You write and talk a lot about how the opioid epidemic is an outgrowth of the way we live in the 21st century — suburban isolation, “silo-ization,” even stuff like our addiction to sugar. I’m wondering if there are key moments in history, or decisions, that got us here. This is a bit of a vague question, but can any of those 21st-century forces be undone to change the way we live, with an aim toward reducing people’s reliance on drugs?
Those are great, great, great questions. I don’t think I’m the sociologist who can answer all of that. I do believe that a lot goes into what has created what we have today. On the one hand it’s the whole Rust Belt phenomenon, and it’s not just that jobs went overseas. It was an attitude in our culture among Americans who said, “Oh well, those communities are the losers. Let them fend for themselves.” In one sense, you have a lot of communities that are just hemorrhaging people, and energy, and are very isolated. Walmart’s run all of the mom-and-pop stores out of town. Sure, those stores were three times more expensive than Walmart, but that money was staying in the community, being donated to Little Leagues and junior-high theater projects. Now, that money is no longer there, nor are the people who owned those businesses.

At the same time, at the other end of the economic spectrum, we see a lot of very scary isolation. To me, it’s very unappealing stuff. We built this intense isolation into our suburbs, so it’s very difficult to actually go outside and meet neighbors. A loaf of bread requires a two-mile drive. A good amount of it has to do with our urban planning stripping away anything that brought us together. Of course we are “connected” more than any humans have ever been connected, and yet it’s the most superficial kind of connectivity.
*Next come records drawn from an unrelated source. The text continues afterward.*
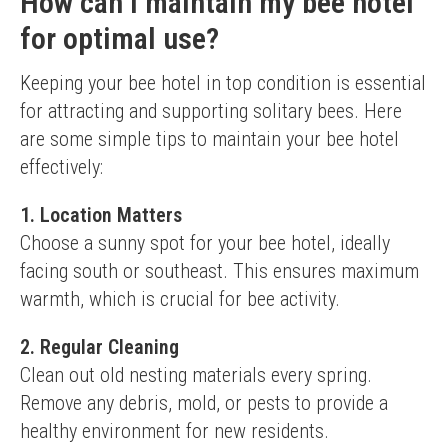
How can I maintain my bee hotel
for optimal use?
Keeping your bee hotel in top condition is essential 
for attracting and supporting solitary bees. Here 
are some simple tips to maintain your bee hotel 
effectively:
1. Location Matters
Choose a sunny spot for your bee hotel, ideally 
facing south or southeast. This ensures maximum 
warmth, which is crucial for bee activity.
2. Regular Cleaning
Clean out old nesting materials every spring. 
Remove any debris, mold, or pests to provide a 
healthy environment for new residents.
We’re constantly connected on social media and we’re constantly misunderstanding each other. You don’t have the nuances of tone on Twitter or Facebook that you have when you’re speaking face-to-face with a person. Something that ought to bring us together actually has us tearing each other apart.

We have destroyed the very bulwark of defense that has allowed human beings to survive for eons now. What allowed us to survive was not that we viewed community as a nice thing to have around, but as something that was absolutely essential. Our brains evolved to require it. We die when we’re isolated far more quickly than when we’re with other people. Multiply that by an entire society and you get to a place where we are once again dying because we are isolated. In this case it’s drugs. As a society, we have stripped away all that stuff that brought us together. The common denominator isn’t economics or race. It’s isolation.

So, how do we deal with all that? My feeling is, in my own personal life, I cut down significantly on isolation. I have software that stops the internet. I try to walk a lot and be outside a lot. I try to not eat crappy food that I keep being pressured to eat by every soda, junk-food, and fast-food manufacturer. I don’t gamble. I don’t do pornography. All of that is opting to steer away from the forces using addiction, companies fine-tuning their products to more completely addict us. I stand up to them in my own personal way. Is it saving the world? Of course not. But I feel it’s an appropriate response from someone living in this culture. Another way of dealing with it is in the title of the book. Paying attention to the smallest solutions, to the daily work, to understanding that we are only as strong as the most vulnerable in our society. We’re only as strong as the least of us.